Is this worth watching today? Only if you are the kind of person who likes digging through the bargain bin of history.
If you love old vaudeville or seeing how awkward people were when cameras first started talking, you will probably get a kick out of this. If you want a story or even a single joke that lands, you should probably avoid it at all costs.
It is basically a ten-minute variety show that feels like it was filmed in someone's basement, even though it clearly wasn't. Harry Jans is the guy in charge, the master of ceremonies.
He has this very specific 1930s energy where he talks fast and hopes you don't notice the acts are a bit thin. He tries to keep things moving, but you can tell he's just waiting for his paycheck. 💸
The first guy up is a banjoist. He is actually pretty good at the banjo, but he looks like he’s staring at a ghost just off-camera.
His fingers are flying, but his face is completely frozen. It’s that early-talkie stiffiness that you see in movies like Fiddlesticks.
Then we get the vocal chorus. They all stand in a line and sing, and it is perfectly fine, I guess.
But they look so uncomfortable in their clothes. Like their collars are two sizes too small and they're afraid to breathe too deep.
The real highlight—or maybe the lowest point—is the Popeye imitation. This guy comes out and starts doing the voice, and it is just... loud.
It’s a grown man squinting one eye and making growling noises at a camera. I wonder if his family was proud of this or if they made him change his name later. ⚓
The movie gets really strange when the xylophonic tap dancing starts. I had to rewind that part because I didn't think I saw it right.
He is actually dancing on the keys of the instrument. It sounds exactly like you think it would, which is to say, it's a lot of clattering and banging.
I was mostly worried he was going to trip and break his ankle. The way he smiles while doing it is a little bit terrifying.
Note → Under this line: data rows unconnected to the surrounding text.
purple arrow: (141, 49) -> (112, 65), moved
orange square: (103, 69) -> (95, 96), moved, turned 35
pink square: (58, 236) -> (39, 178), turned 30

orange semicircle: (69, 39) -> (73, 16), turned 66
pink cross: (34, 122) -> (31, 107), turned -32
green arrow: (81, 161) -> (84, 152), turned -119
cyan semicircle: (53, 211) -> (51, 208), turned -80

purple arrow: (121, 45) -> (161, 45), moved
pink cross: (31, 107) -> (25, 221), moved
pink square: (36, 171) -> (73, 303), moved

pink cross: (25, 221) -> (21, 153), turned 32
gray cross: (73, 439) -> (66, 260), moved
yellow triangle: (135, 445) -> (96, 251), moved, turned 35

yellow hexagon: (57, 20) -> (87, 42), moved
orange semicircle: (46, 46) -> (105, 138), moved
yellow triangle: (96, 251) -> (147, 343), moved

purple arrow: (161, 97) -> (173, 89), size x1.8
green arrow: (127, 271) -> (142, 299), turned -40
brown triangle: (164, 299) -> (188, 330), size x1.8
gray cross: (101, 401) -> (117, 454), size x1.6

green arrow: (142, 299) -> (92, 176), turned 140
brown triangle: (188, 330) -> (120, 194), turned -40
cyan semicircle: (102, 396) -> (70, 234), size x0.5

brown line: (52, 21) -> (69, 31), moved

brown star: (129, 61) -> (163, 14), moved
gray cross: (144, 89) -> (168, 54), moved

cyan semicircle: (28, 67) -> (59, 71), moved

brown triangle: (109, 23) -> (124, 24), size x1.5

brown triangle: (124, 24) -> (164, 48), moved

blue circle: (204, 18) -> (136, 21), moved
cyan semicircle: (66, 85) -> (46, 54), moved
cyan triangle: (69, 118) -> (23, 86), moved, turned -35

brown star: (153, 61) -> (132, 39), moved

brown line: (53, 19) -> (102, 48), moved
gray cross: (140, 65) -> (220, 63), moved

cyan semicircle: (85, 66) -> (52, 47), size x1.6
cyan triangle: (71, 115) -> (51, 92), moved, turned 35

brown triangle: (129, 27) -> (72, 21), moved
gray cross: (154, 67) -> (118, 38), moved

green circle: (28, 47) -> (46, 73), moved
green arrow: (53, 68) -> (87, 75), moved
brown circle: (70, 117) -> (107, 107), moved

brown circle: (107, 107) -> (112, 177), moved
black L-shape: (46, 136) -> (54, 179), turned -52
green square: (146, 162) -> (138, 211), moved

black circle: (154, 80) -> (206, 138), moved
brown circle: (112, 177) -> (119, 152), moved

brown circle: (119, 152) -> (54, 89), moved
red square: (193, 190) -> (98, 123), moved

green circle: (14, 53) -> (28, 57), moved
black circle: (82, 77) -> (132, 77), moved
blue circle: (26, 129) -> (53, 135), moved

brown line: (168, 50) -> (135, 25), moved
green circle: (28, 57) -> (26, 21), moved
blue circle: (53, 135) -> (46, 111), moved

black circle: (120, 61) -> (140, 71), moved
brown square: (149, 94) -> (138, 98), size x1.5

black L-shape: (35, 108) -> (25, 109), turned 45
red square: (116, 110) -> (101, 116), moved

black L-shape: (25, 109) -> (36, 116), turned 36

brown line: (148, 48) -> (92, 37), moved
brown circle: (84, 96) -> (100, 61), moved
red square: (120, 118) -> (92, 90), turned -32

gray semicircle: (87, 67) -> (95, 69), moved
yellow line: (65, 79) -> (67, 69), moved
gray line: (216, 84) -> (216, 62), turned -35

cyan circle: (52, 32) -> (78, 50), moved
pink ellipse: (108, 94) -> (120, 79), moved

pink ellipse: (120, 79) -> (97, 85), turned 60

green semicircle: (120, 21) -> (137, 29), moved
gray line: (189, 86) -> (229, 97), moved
It reminds me of the random energy in The Hot Dog Special. Just stuff happening for the sake of it.
The lighting in the background is weirdly dark. You can see these long shadows on the floor that don't seem to match the people moving.
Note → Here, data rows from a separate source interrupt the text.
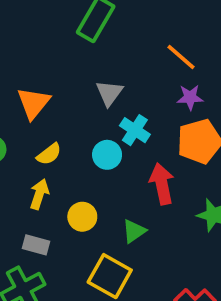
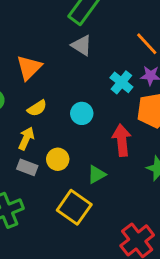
gray triangle: (109, 93) -> (82, 45), moved, turned -40
cyan cross: (135, 130) -> (121, 82), moved
gray rectangle: (36, 245) -> (27, 167), moved

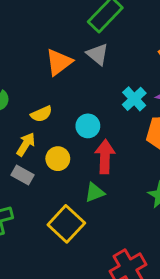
orange triangle: (29, 68) -> (59, 62), moved
red arrow: (122, 140) -> (105, 157), moved
yellow circle: (58, 159) -> (58, 159), moved

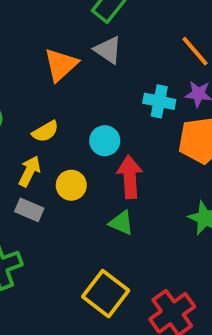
cyan cross: (134, 99) -> (159, 101), turned -30
green triangle: (95, 192) -> (121, 223), turned 50
yellow square: (66, 224) -> (106, 294), moved

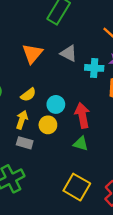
gray triangle: (108, 50) -> (69, 53), moved
cyan circle: (105, 141) -> (56, 104), moved

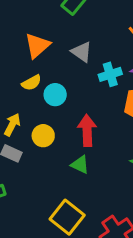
cyan cross: (94, 68) -> (110, 74), turned -30
yellow semicircle: (28, 95) -> (31, 83), moved
cyan circle: (56, 104) -> (55, 95), moved

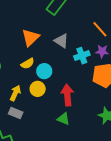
yellow circle: (43, 136) -> (38, 89), moved

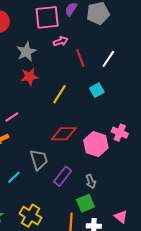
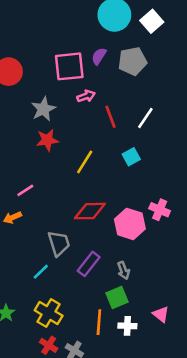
cyan line: (14, 177) -> (41, 272), moved

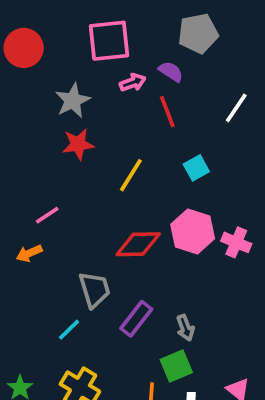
purple semicircle: (99, 56) -> (171, 72), moved, turned 90
white line: (145, 118) -> (236, 108), moved
pink hexagon: (130, 224) -> (193, 231), moved

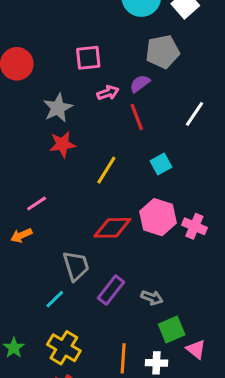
pink square: (109, 41) -> (88, 58), size x0.7
purple semicircle: (171, 72) -> (140, 84), turned -70
gray arrow: (185, 328) -> (152, 298), turned -50
green square: (176, 366) -> (172, 330), moved

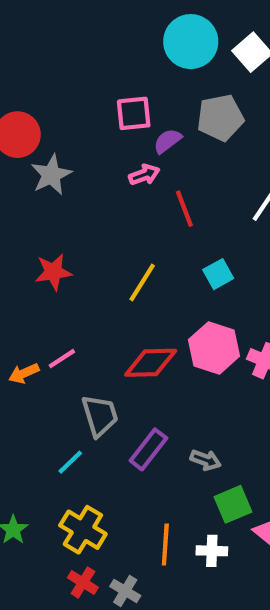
pink square: (88, 58) -> (134, 113), moved
purple semicircle: (140, 84) -> (167, 141), moved
gray star: (58, 108) -> (51, 175), moved
red star: (62, 144) -> (53, 272), moved
pink line: (37, 203) -> (62, 359), moved

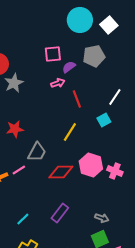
cyan square: (218, 274) -> (104, 120), moved
yellow line: (142, 282) -> (70, 132), moved
gray trapezoid: (100, 416) -> (37, 152), moved, turned 45
gray arrow: (206, 460) -> (102, 218), moved

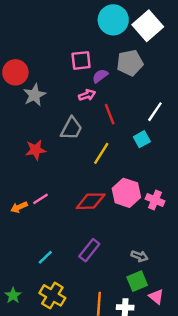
white square: (109, 25) -> (148, 26), size x1.4
gray trapezoid: (37, 152) -> (71, 128), moved

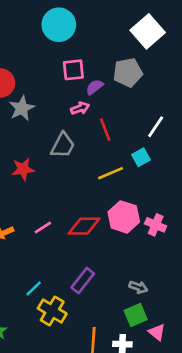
cyan circle: (113, 20) -> (59, 25), moved
yellow line: (101, 153) -> (111, 173), moved, turned 35
pink line: (40, 199) -> (43, 228), moved
yellow cross: (52, 295) -> (52, 311), moved

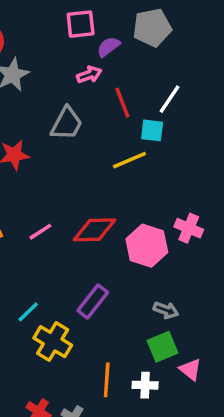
white line: (156, 127) -> (170, 99), moved
cyan square: (141, 157) -> (152, 130), moved, turned 36
pink hexagon: (124, 217) -> (147, 246), moved

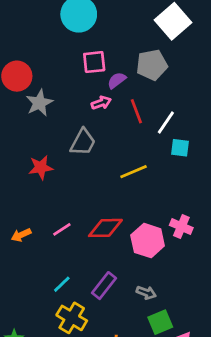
red line: (122, 103) -> (136, 111), moved
cyan square: (152, 130) -> (180, 148), moved
gray arrow: (166, 310) -> (146, 293), moved
cyan line: (28, 312) -> (62, 284), moved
There is a moment where Harry Jans looks like he forgot what he was supposed to say next. He just kind of blinks and then keeps going.
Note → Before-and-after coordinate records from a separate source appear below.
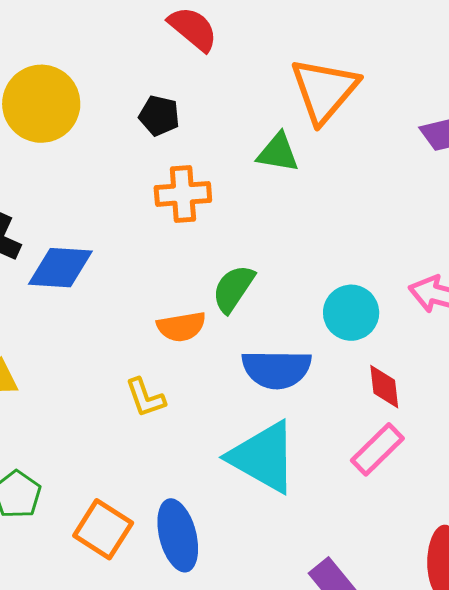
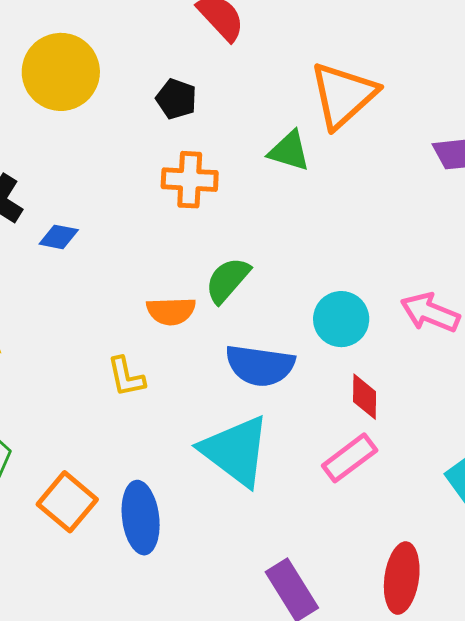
blue diamond: (60, 268) -> (59, 237), size x0.6

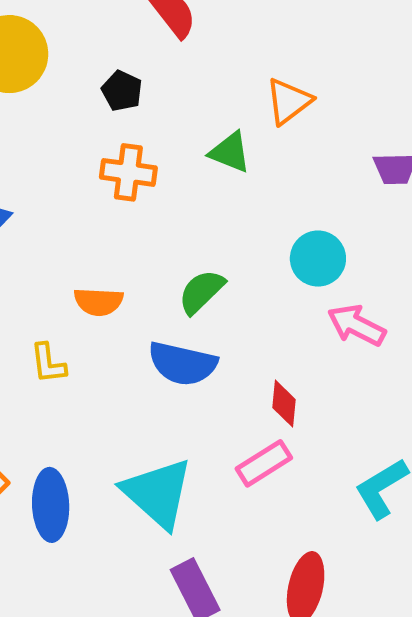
orange triangle: (343, 95) -> (289, 101), size x0.7
green semicircle: (227, 280) -> (201, 292), moved
cyan circle: (341, 319) -> (318, 259), moved
cyan triangle: (235, 451) -> (158, 493), moved

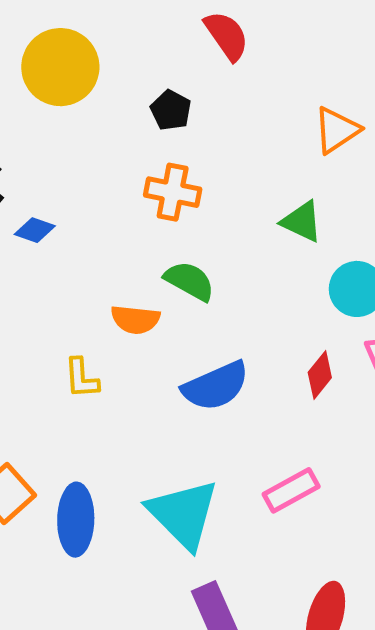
green triangle: (230, 152) -> (302, 222), moved
green semicircle: (201, 292) -> (190, 281), moved, turned 70
blue semicircle: (183, 364) -> (216, 386), turned -40
red diamond: (284, 404) -> (320, 375), moved, turned 30

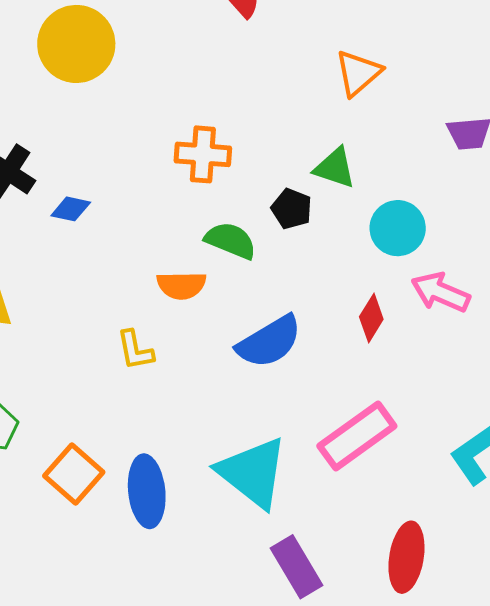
black pentagon: (171, 110) -> (292, 209), moved
pink rectangle: (291, 490) -> (357, 436), size x1.4

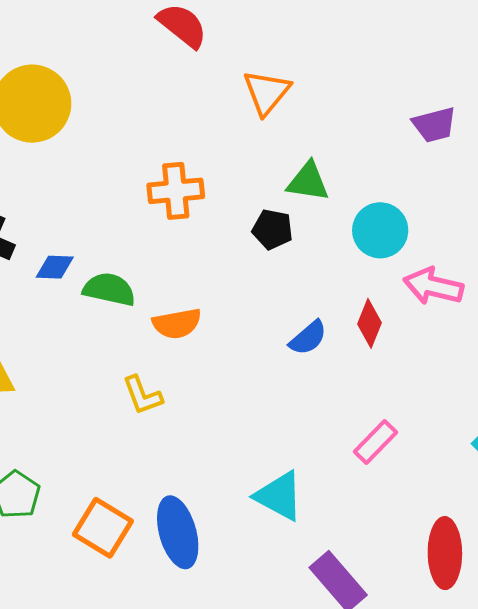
orange triangle: (358, 73) -> (267, 92), moved
green semicircle: (231, 241) -> (109, 289), moved
blue semicircle: (269, 342) -> (308, 338), moved, size x0.6
pink rectangle: (357, 436) -> (375, 442), size x0.6
cyan triangle: (253, 473) -> (279, 496), size x0.7

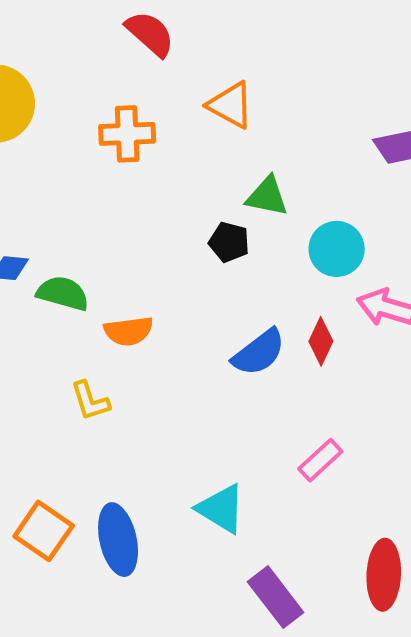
orange triangle: (267, 92) -> (231, 105), turned -44
orange cross: (176, 191) -> (127, 134), moved
blue semicircle: (308, 338) -> (259, 352), size x1.4

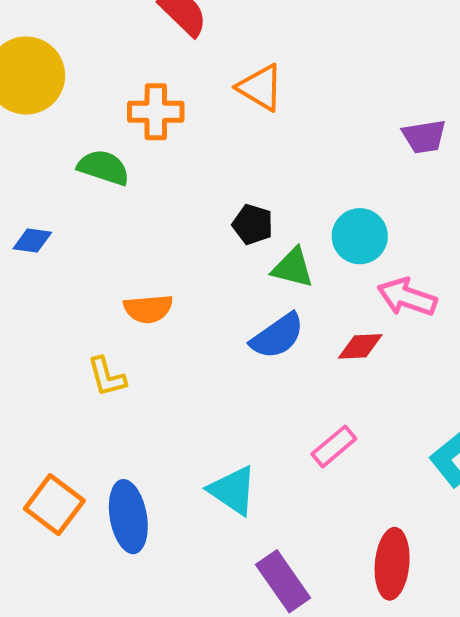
green triangle: (267, 196) -> (293, 268), moved
green semicircle: (63, 293) -> (103, 167), moved
red diamond: (321, 341) -> (360, 346), moved, turned 60

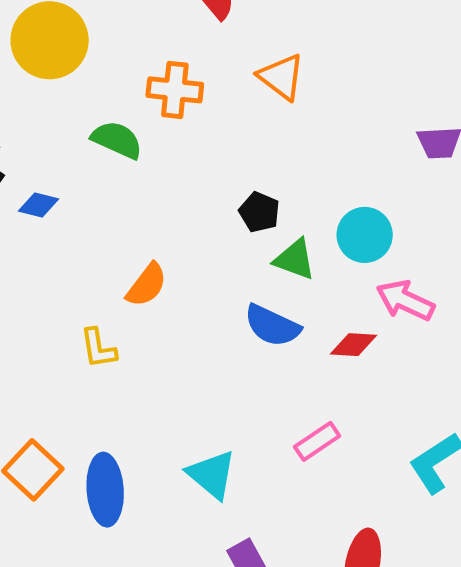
orange semicircle: (148, 309) -> (147, 285), turned -54
blue semicircle: (277, 336) -> (272, 326), turned 54

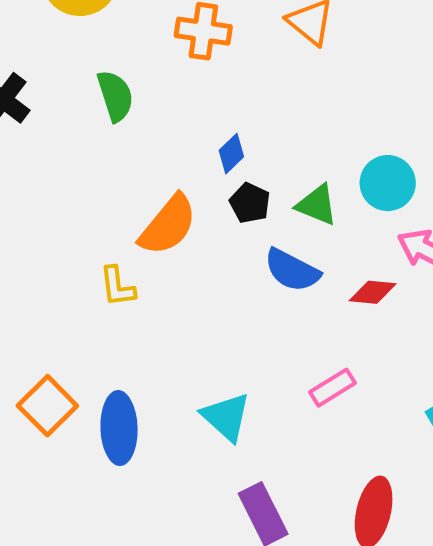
green semicircle: (117, 140) -> (115, 96), moved, turned 46
blue diamond: (39, 205) -> (231, 154), moved, turned -60
black pentagon: (259, 212) -> (250, 203), moved
orange semicircle: (147, 285) -> (168, 225), size x1.4

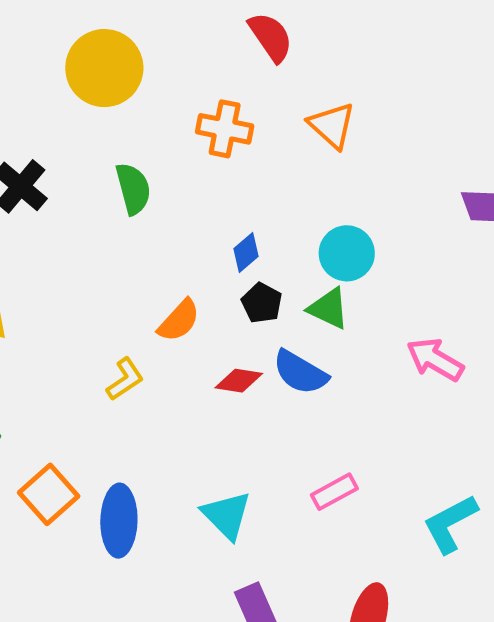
cyan circle: (388, 183) -> (347, 253), moved
orange semicircle: (168, 225) -> (179, 321), size x0.7
yellow L-shape: (117, 287) -> (125, 379), turned -120
red diamond: (373, 292) -> (239, 381), moved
I like these small mistakes. They make it feel more like a real night at a theater and less like a polished "product."
Everything feels very rushed, yet somehow the ten minutes feels like twenty. It has that strange time-warp effect some old shorts have.
The "Stars of Tomorrow" title is pretty funny in hindsight. I don't think many of these people became stars of the next afternoon, let alone tomorrow.
Except maybe Benny Rubin, who shows up and actually knows how to work a camera. He’s got that professional polish that makes the amateurs look even more like, well, amateurs.
It’s not as polished as something like World's Fair. It’s much more scrappy and disorganized.
I noticed one of the singers in the back row kept looking at the floor. I bet there were marks they were supposed to hit, and she was terrified of missing hers.
The whole thing is just a collection of "stuff." There isn't any flow between the acts, just Harry Jans popping back in to tell us what's next.
It’s the kind of thing you watch once and then think about for five minutes before forgetting it forever. But for those five minutes, you're mostly thinking about that xylophone guy.
I wonder if he had to buy a new xylophone after every performance. Those wooden keys can't take that much punishment. 🔨
Anyway, it's a short watch. If you're bored and want to see a man pretend to be a cartoon sailor, go for it.
Just don't expect it to change your life. It’s just a weird little slice of 1935 that somehow survived.